New Rochelle High School alumnae Jade Rosado, now a sophomore at the University of Connecticut, is on a scholarship in an Honors program for STEM (science, technology, engineering and math) students. Plus, she participates in a two-year research program that enables her to immerse herself in topics of specific interest.

 That love was seeded by the Science Research Program at New Rochelle High School.
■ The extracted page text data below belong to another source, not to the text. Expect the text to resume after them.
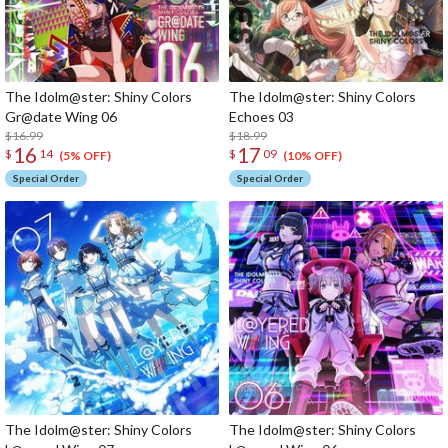
The Idolm@ster: Shiny Colors
The Idolm@ster: Shiny Colors
Gr@date Wing 06
Echoes 03
$16.99
$18.99
16
17
$
14
$
09
(5% OFF)
(10% OFF)
Special Order
Special Order
The Idolm@ster: Shiny Colors
The Idolm@ster: Shiny Colors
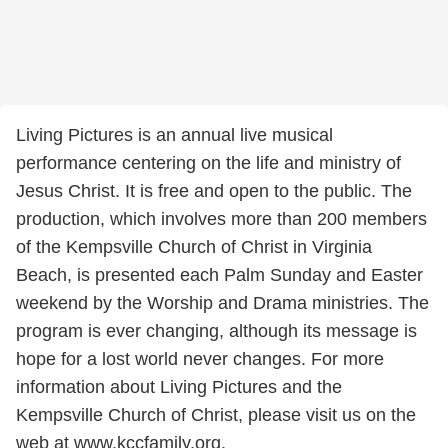
Living Pictures is an annual live musical
performance centering on the life and ministry of
Jesus Christ. It is free and open to the public. The
production, which involves more than 200 members
of the Kempsville Church of Christ in Virginia
Beach, is presented each Palm Sunday and Easter
weekend by the Worship and Drama ministries. The
program is ever changing, although its message is
hope for a lost world never changes. For more
information about Living Pictures and the
Kempsville Church of Christ, please visit us on the
web at www.kccfamily.org.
The program has become a signature source of pride at the school and for the City School District of New Rochelle. It gives students with an interest in science an opportunity to take on advanced studies while being mentored by distinguished scientists at colleges, universities or science-oriented companies as they perform a research project.
“My favorite part of the program was how individualized it was,” said Rosado. “You’re able to learn more about a topic that you are genuinely interested in.”
The program reached new heights in 2021, when three students qualified for the elite Regeneron International Science and Engineering Fair (ISEF). Only 1,800 students in the world qualify, and three were from New Rochelle High School: Isabelle Balachandran, Amanda Cao and Natalia McMorris. Students in the program also won a total of 67 awards, the biggest yearly total ever.
“We’re very proud that we’ve been able to continue to have our students excel at the highest international level amidst the pandemic and challenges of remote learning,” said New Rochelle High School’s Jeff Wuebber, the program supervisor.
Applications to join the program open every January. Any student with a love of science and a willingness to work hard and innovate is eligible. This year, there are 60 freshmen studying pre-science research (a new high) and 50 students in the Science Research Program.
“Our goal is to build on our phenomenal successes last year and increase our accessibility and visibility across the school and district,” said Wuebber. “One of the hallmarks of science research is the kids learning together and collaboratively in our classroom, and we haven’t been able to do that in the past year and a half (due to the pandemic and this school year’s flooding damage). This year, we really want to reach even more kids and encourage them to join our journey of scientific discovery.”
Students in the program don’t just make discoveries; they also become graduate-level scientists and learn crucial skills in public speaking, networking, giving presentations, and working with adults in a professional environment. Students who participate are well prepared for the challenges, joys, and opportunities of college education.

Alumnae like Rosado and Zahra Masih (now a senior at Cornell) confirm that the Science Research Program helped set them up for success in their collegiate studies.
“Coming into college with science literacy skills, scientific writing skills and research experience has not only made me feel confident in my classes, but also helped with a constant struggle of mine: public speaking,” said Rosado.  
Masih said the Science Research Program was her first exposure to participating in larger-grade experiments, and it resulted in her falling in love with science.
“The research that I conducted over my high school summers, under the guidance of the program, prepared me not just for college lab research experiences, but also gave me a leg up in applying for college summer internships,” she said.